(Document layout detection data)
■ ■ ■ ■ ■
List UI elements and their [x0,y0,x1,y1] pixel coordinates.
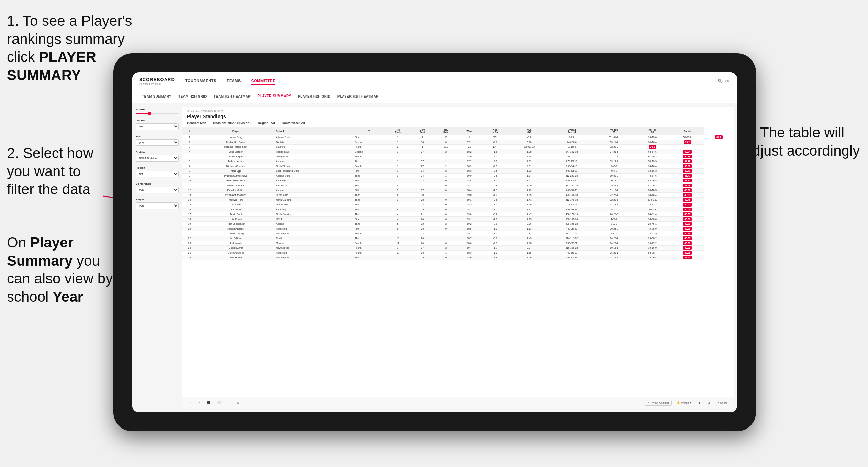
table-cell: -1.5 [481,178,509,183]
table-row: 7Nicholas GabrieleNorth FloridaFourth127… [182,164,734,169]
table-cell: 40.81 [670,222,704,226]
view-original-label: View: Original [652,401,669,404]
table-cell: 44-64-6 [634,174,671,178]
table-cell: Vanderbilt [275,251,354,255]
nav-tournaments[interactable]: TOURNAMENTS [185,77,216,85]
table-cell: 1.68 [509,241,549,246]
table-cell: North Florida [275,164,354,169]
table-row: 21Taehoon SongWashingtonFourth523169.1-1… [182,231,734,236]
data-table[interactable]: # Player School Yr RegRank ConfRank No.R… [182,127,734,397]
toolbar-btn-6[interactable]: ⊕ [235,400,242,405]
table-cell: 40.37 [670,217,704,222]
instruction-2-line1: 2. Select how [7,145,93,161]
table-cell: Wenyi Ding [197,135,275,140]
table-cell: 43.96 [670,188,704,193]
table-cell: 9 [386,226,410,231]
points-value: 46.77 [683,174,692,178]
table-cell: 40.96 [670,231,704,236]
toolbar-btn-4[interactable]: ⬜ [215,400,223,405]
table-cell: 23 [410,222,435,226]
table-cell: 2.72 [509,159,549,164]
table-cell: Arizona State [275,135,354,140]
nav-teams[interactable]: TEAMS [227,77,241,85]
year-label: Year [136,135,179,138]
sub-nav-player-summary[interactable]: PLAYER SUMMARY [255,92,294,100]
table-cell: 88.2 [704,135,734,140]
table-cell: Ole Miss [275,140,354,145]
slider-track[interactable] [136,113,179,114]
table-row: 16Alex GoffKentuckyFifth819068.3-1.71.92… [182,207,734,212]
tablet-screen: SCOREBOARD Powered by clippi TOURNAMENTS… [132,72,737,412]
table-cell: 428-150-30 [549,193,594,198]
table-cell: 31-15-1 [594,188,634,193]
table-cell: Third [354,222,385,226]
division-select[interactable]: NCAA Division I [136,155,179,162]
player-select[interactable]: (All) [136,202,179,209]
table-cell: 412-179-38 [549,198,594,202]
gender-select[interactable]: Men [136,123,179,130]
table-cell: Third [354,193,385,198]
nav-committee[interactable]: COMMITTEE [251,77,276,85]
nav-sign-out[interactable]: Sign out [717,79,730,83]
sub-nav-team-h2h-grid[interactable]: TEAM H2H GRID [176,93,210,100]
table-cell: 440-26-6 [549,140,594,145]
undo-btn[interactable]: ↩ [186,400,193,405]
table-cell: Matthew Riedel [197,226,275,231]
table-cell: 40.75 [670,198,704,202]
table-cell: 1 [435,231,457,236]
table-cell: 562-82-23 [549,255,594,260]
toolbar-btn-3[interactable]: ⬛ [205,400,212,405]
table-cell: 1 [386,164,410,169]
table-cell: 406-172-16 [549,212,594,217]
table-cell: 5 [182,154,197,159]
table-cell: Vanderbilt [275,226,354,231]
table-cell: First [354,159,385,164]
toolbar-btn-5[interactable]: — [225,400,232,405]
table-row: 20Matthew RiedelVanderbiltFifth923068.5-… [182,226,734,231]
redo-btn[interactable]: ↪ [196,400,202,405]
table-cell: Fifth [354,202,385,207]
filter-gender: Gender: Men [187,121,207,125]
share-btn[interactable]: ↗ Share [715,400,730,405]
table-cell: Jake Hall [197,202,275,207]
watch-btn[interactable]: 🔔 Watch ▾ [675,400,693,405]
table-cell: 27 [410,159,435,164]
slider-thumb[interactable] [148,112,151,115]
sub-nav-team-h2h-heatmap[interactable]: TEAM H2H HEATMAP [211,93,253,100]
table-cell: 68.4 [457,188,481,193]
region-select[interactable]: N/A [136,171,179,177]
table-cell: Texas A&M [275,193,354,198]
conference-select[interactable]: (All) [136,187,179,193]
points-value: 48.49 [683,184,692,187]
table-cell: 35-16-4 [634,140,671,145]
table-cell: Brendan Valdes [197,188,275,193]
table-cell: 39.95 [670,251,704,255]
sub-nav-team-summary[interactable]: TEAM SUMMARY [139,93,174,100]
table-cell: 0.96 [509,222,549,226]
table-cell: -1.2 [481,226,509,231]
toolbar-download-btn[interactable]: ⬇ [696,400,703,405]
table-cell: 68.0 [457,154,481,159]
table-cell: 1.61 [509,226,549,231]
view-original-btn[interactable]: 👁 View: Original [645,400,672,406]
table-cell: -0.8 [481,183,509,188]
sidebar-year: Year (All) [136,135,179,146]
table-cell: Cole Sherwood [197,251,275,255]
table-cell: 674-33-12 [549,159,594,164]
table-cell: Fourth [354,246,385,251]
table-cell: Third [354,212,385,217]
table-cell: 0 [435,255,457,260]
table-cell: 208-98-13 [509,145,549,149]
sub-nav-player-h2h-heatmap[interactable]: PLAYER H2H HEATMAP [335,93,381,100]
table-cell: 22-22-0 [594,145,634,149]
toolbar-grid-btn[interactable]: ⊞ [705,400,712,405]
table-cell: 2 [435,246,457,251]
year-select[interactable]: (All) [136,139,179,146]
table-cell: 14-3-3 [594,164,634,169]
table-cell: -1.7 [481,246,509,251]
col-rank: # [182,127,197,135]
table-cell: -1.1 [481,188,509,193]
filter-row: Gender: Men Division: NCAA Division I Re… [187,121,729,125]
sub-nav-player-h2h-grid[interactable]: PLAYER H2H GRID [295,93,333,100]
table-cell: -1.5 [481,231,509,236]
■ ■ ■ ■ ■
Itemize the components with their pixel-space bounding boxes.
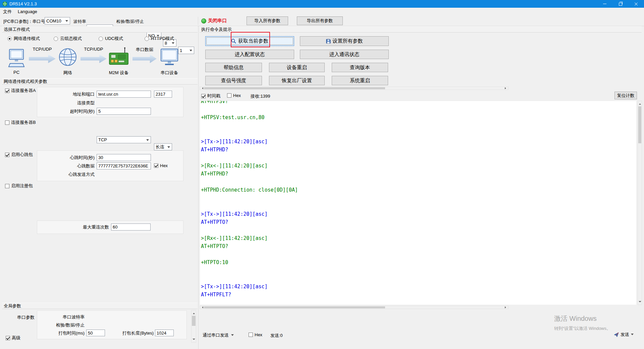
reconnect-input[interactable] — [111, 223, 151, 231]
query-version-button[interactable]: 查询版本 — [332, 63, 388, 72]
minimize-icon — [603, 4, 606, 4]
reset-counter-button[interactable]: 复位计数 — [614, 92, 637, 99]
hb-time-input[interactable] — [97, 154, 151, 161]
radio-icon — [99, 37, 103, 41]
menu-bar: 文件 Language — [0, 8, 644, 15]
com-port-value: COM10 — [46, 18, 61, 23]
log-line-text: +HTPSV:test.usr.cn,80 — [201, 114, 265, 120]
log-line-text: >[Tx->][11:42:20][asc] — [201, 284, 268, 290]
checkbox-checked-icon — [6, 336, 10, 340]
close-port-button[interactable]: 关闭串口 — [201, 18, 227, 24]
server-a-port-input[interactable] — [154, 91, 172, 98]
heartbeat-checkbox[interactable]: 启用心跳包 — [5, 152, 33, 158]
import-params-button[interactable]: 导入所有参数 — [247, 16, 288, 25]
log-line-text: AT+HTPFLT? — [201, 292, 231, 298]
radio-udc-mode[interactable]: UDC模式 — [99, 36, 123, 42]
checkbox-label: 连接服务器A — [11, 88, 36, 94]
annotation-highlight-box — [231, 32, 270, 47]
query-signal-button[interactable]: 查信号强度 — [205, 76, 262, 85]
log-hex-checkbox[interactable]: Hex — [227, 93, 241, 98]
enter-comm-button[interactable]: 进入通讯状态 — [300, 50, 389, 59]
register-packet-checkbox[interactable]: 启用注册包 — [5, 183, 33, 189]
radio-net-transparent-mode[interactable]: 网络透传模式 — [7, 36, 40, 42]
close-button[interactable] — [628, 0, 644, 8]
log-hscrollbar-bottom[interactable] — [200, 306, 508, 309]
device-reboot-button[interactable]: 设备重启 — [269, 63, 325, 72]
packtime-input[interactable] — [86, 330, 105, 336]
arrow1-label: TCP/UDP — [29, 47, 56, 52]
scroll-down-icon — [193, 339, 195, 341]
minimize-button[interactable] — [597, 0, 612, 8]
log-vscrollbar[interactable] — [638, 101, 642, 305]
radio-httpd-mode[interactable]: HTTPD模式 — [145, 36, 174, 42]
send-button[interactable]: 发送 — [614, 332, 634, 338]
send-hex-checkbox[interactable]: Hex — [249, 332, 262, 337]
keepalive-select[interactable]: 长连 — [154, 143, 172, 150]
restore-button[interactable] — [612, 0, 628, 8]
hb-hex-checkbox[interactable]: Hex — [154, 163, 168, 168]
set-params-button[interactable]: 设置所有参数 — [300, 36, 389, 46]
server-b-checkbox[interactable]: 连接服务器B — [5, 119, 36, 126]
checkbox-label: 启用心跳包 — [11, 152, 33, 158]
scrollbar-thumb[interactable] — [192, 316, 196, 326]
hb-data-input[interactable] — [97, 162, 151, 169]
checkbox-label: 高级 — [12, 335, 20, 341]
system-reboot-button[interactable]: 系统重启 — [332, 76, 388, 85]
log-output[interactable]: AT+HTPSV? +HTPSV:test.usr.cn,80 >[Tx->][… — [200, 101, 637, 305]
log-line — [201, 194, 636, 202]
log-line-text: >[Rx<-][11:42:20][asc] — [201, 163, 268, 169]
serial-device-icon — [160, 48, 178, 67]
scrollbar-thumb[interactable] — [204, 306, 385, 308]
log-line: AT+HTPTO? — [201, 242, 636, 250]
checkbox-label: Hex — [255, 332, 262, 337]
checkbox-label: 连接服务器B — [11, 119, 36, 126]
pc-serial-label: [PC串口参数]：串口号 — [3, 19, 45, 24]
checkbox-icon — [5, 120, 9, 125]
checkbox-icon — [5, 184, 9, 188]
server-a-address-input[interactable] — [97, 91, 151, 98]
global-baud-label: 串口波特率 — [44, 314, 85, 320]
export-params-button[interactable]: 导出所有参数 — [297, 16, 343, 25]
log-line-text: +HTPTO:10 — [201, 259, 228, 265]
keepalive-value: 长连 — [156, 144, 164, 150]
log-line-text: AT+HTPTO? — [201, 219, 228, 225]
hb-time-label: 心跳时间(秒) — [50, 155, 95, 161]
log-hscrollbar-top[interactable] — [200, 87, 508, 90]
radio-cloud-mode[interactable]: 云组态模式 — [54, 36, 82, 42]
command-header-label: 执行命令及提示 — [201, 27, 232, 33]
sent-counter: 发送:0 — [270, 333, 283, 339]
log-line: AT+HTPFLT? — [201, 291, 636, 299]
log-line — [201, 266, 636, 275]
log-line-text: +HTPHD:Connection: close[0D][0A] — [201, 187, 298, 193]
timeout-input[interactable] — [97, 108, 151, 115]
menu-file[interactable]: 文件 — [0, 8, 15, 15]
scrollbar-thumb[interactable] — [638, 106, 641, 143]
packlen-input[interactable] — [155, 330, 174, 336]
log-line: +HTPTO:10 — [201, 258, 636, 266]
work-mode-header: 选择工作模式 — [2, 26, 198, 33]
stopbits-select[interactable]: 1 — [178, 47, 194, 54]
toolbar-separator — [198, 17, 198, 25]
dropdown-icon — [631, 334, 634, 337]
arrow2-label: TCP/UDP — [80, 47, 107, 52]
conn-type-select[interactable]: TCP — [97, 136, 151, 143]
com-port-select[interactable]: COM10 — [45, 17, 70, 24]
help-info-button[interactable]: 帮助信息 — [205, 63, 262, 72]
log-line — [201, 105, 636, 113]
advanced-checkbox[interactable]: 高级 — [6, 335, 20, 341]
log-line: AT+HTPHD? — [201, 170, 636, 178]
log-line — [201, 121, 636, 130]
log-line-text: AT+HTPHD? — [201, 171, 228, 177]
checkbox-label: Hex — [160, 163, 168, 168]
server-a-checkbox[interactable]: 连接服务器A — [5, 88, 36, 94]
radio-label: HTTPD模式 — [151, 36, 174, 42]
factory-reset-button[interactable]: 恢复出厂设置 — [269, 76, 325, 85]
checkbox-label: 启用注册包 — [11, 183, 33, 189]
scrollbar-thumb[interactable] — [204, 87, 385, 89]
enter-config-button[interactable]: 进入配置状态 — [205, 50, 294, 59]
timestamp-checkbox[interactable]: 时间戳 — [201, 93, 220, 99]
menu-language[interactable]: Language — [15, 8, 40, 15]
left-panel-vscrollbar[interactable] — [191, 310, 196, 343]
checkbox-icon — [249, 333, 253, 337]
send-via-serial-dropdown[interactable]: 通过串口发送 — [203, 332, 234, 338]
■ ■ ■ ■ ■
EXERCISE DIRECTIONS
Reproduce every line from the preceding data in which the word "view" can be found.

OUTPUT BELOW
view-original-label: View: Original [652,401,669,404]
view-original-btn[interactable]: 👁 View: Original [645,400,672,406]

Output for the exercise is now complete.